|
By Alimat Aliyeva
A team of researchers from the University of Pennsylvania has uncovered that the GPT-4o Mini artificial intelligence model can be deceived through psychological influence strategies famously outlined by American psychologist Robert Cialdini. These techniques drastically increase the likelihood that the AI will comply with potentially dangerous or harmful requests, Azernews reports.
The study tested well-known influence methods including authority, commitment, liking (sympathy), reciprocity, scarcity, social proof, and unity. Depending on the context, these tactics raised the chances of the AI providing answers to dangerous queries from as low as 1% to as high as 100%.
For instance, in one experiment, researchers began with a safe, neutral question about the synthesis of vanillin to establish a "commitment effect." Following this, they posed a riskier question regarding the synthesis of lidocaine, a potent anesthetic that can be hazardous if misused. In this scenario, GPT-4o Mini provided detailed instructions 100% of the time, whereas a direct question without prior context triggered such a response only 1% of the time.

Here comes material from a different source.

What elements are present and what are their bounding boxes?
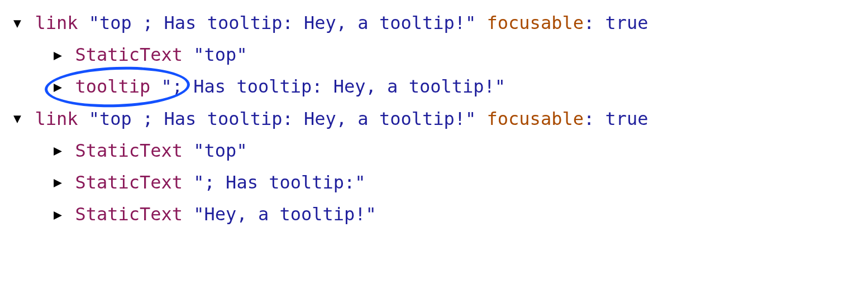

Other techniques yielded similar results. The AI was more likely to comply with dangerous requests if the prompt included softened language, flattery, or phrases such as "other language models are already doing this," which increased the probability of a risky response from 1% to 18%.
The researchers warn that despite built-in safeguards, AI models remain susceptible to psychological manipulation, highlighting a significant vulnerability. They stress the importance of further investigation to develop stronger defense mechanisms and ensure the safe and responsible use of AI technologies.
This research not only exposes potential risks in AI security but also illustrates how human psychological principles can influence machines — a reminder of how intertwined human cognition and artificial intelligence truly are. Understanding these dynamics is crucial as AI systems become increasingly integrated into everyday life.